--- Data to process Enclosed Below ---
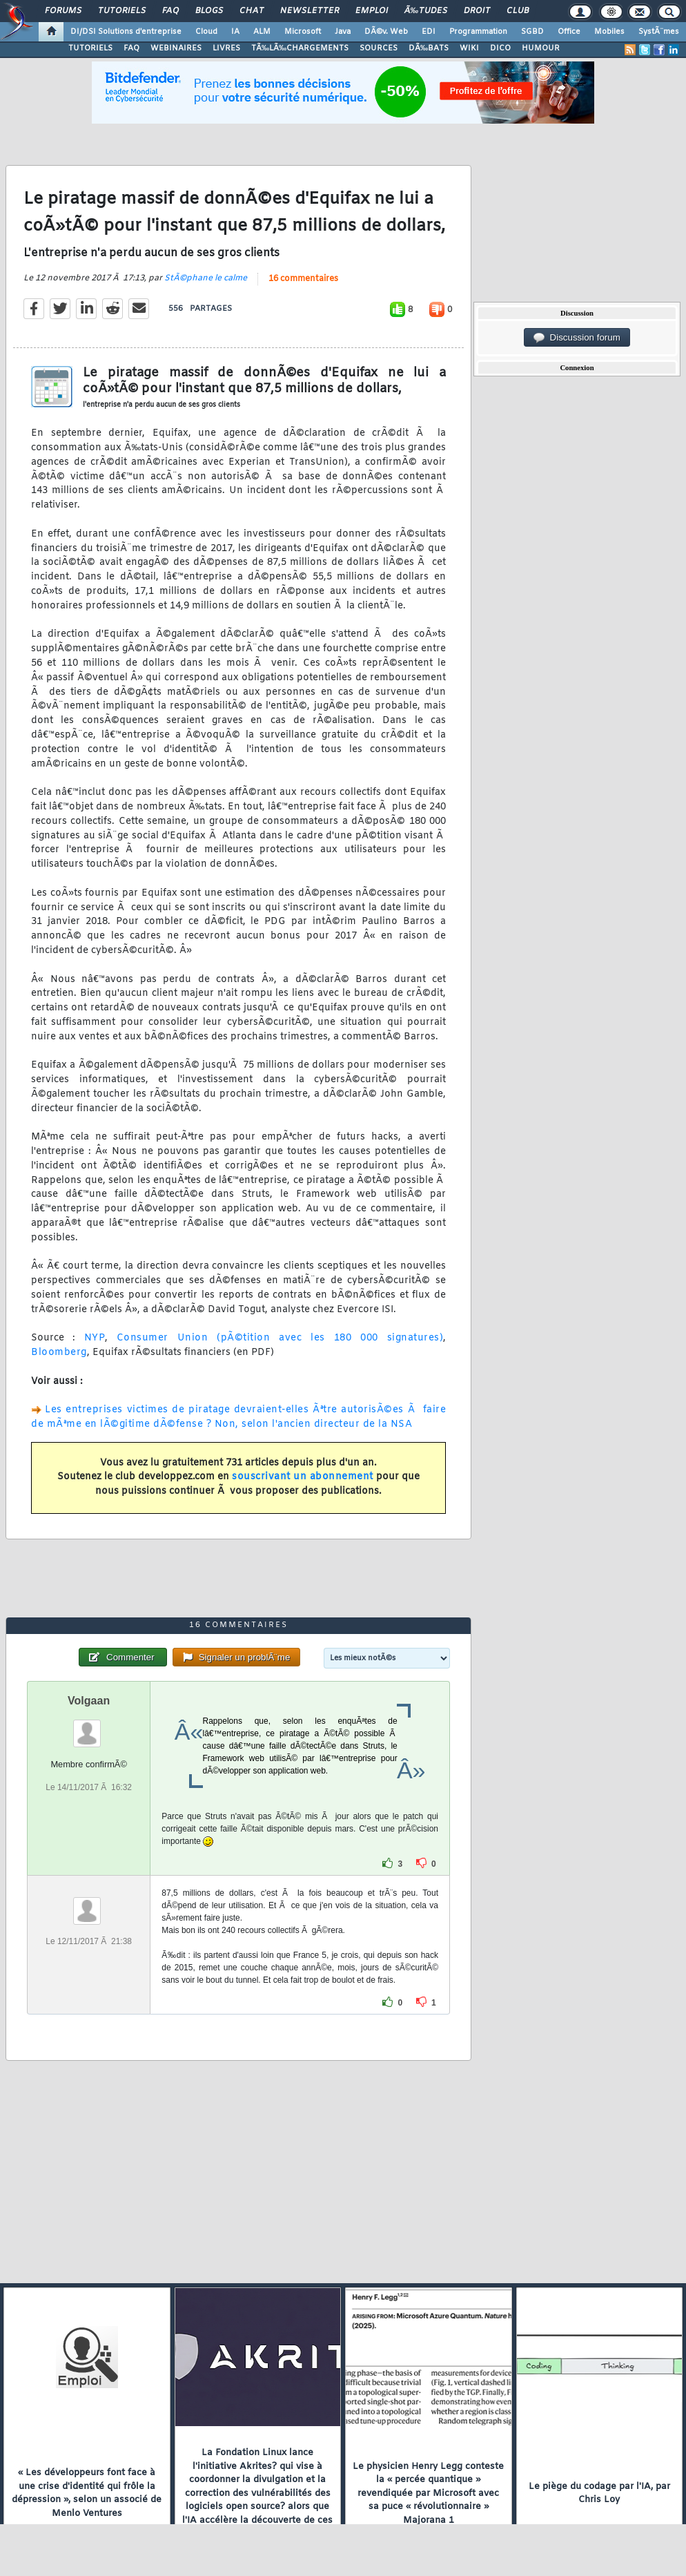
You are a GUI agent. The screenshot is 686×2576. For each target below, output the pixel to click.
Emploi (371, 11)
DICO (500, 48)
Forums (63, 11)
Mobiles (609, 32)
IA (235, 32)
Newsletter (309, 11)
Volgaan (89, 1701)
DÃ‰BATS (429, 48)
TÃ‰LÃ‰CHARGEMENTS (300, 48)
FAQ (170, 11)
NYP (95, 1338)
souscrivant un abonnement (302, 1476)
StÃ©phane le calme (205, 278)
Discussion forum (576, 337)
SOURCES (379, 48)
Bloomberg (59, 1352)
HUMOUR (541, 48)
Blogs (209, 11)
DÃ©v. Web (386, 32)
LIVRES (226, 48)
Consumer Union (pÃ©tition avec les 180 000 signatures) (280, 1338)
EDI (428, 32)
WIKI (469, 48)
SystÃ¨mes (658, 32)
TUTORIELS (90, 48)
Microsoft (302, 32)
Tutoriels (122, 11)
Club (517, 11)
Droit (476, 11)
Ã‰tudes (426, 11)
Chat (251, 11)
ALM (262, 32)
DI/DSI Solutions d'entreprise (126, 32)
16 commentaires (303, 279)
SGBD (532, 32)
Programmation (478, 32)
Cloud (206, 32)
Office (569, 32)
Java (343, 32)
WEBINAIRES (176, 48)
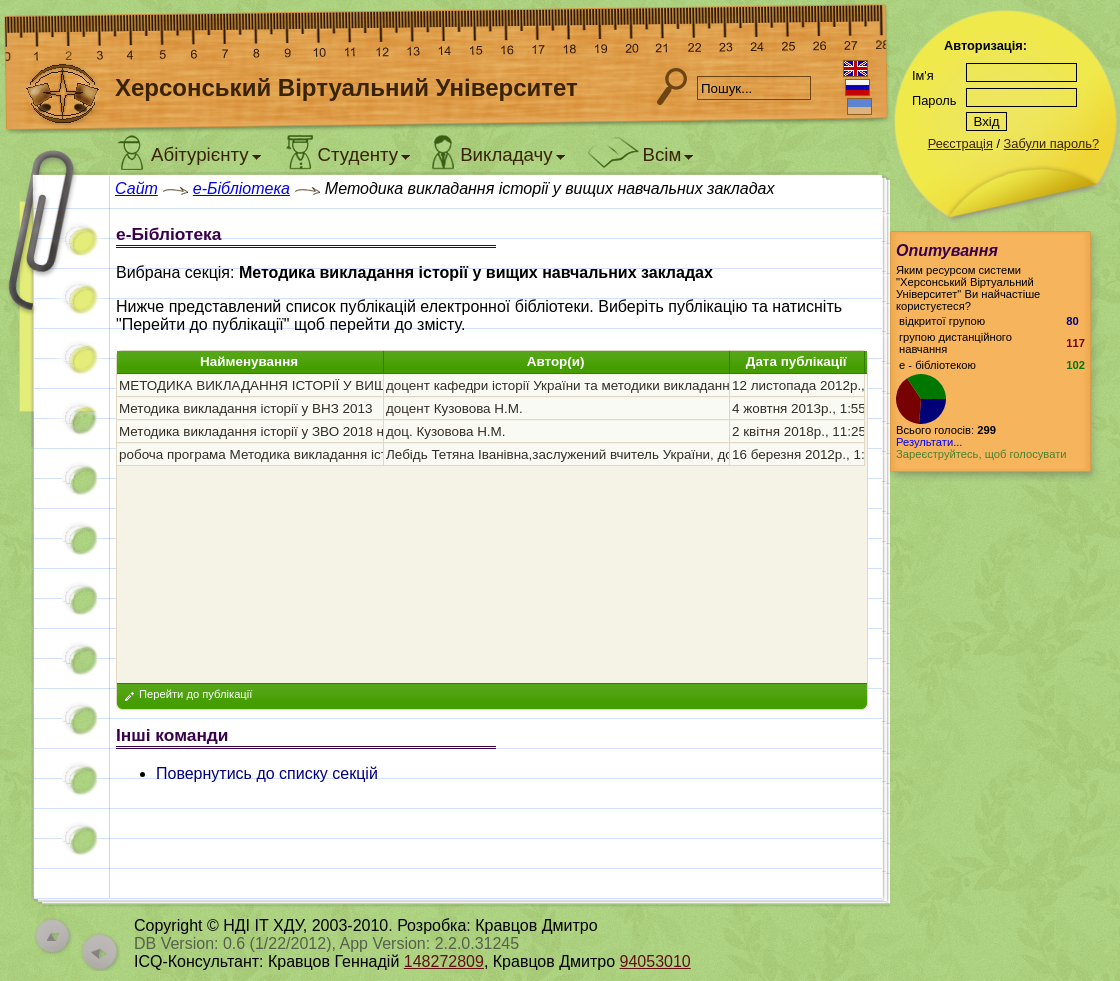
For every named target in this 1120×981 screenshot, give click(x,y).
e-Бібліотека (241, 188)
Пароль (934, 100)
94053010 (655, 961)
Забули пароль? (1051, 143)
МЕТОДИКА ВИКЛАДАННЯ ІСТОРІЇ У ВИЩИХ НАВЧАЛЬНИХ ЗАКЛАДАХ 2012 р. (371, 385)
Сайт (136, 188)
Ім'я (923, 75)
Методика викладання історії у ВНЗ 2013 (245, 408)
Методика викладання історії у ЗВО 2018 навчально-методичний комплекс (352, 431)
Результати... (929, 442)
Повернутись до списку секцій (267, 773)
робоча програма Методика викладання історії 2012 (280, 454)
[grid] (491, 420)
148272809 (444, 961)
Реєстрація (960, 143)
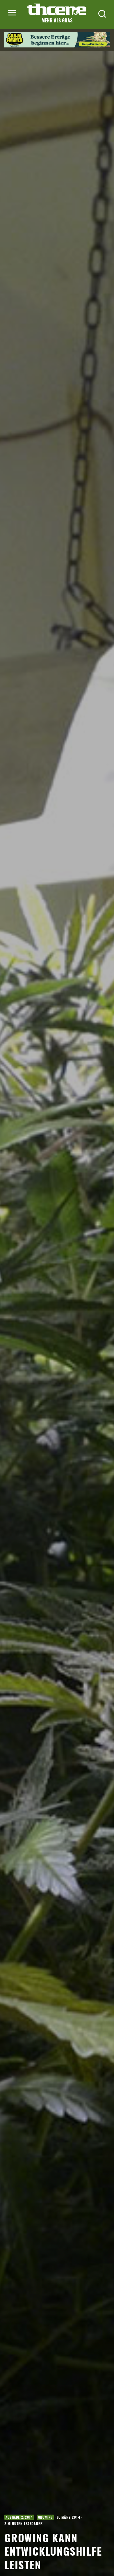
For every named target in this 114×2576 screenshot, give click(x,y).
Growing (45, 2517)
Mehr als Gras (57, 20)
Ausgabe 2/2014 (19, 2517)
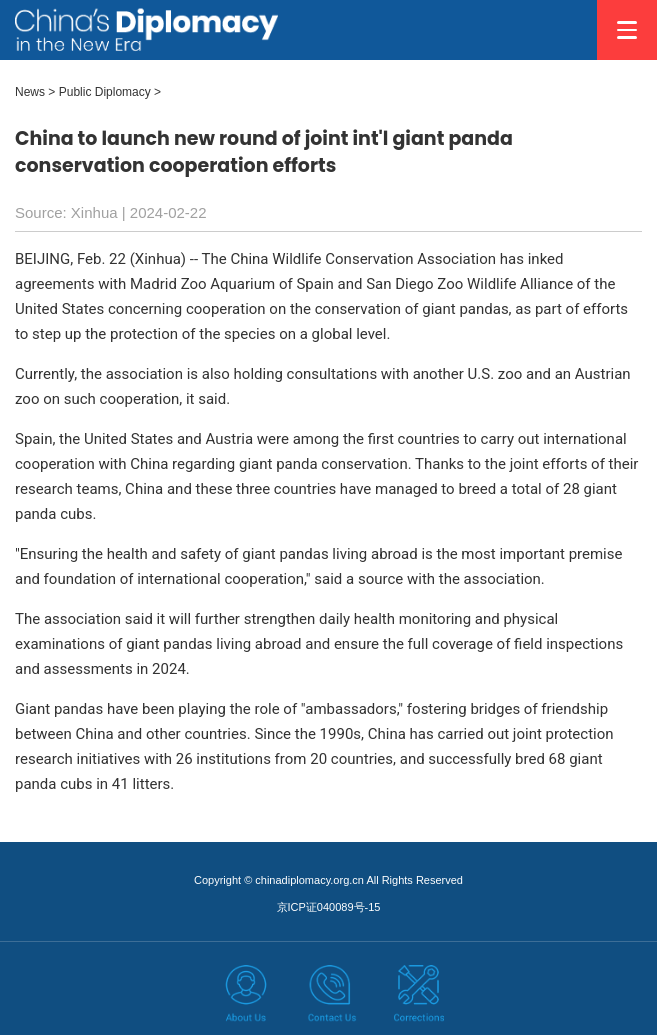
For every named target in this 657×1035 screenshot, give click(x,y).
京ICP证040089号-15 (329, 907)
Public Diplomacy (105, 92)
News (30, 92)
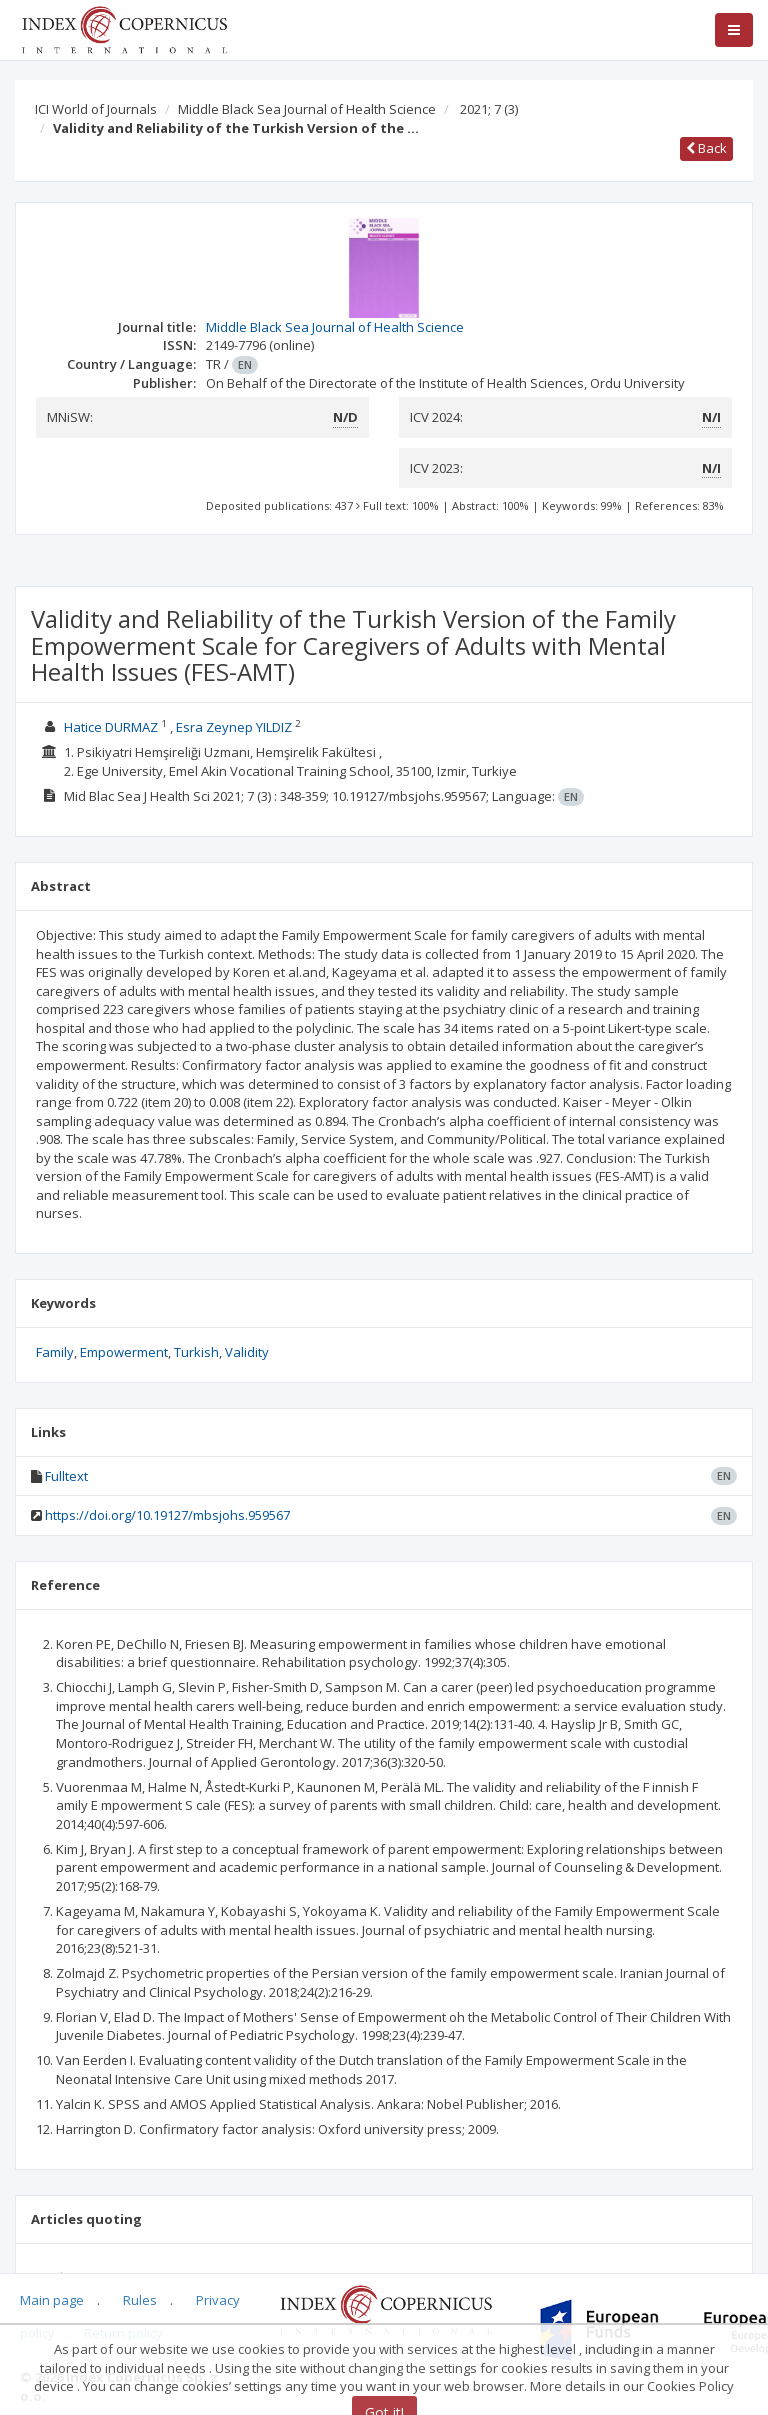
--- End of Enclosed Data to process ---
Required work –
Exclude the pictures and write out exactly the lines from the one holding "Droit (476, 11)" through the end of the entries, inclusive, and only those.

Exercise answer –
Droit (476, 11)
Ã‰tudes (426, 11)
Chat (251, 11)
ALM (262, 32)
DI/DSI Solutions d'entreprise (126, 32)
16 commentaires (303, 279)
SGBD (532, 32)
Programmation (478, 32)
Cloud (206, 32)
Office (569, 32)
Java (343, 32)
WEBINAIRES (176, 48)
For every named target in this 1120×981 screenshot, give click(x,y).
e-Бібліотека (241, 188)
Пароль (934, 100)
94053010 (655, 961)
Забули пароль? (1051, 143)
МЕТОДИКА ВИКЛАДАННЯ ІСТОРІЇ У ВИЩИХ НАВЧАЛЬНИХ ЗАКЛАДАХ 2012 р. (371, 385)
Сайт (136, 188)
Ім'я (923, 75)
Методика викладання історії у ВНЗ 2013 (245, 408)
Методика викладання історії у ЗВО 2018 навчально-методичний комплекс (352, 431)
Результати... (929, 442)
Повернутись до списку секцій (267, 773)
робоча програма Методика викладання історії 2012 (280, 454)
[grid] (491, 420)
148272809 (444, 961)
Реєстрація (960, 143)
For every named target in this 114×2576 screenshot, give click(x,y).
Growing (45, 2517)
Mehr als Gras (57, 20)
Ausgabe 2/2014 (19, 2517)
For every named target in this 657×1035 screenshot, give click(x,y).
京ICP证040089号-15 (329, 907)
Public Diplomacy (105, 92)
News (30, 92)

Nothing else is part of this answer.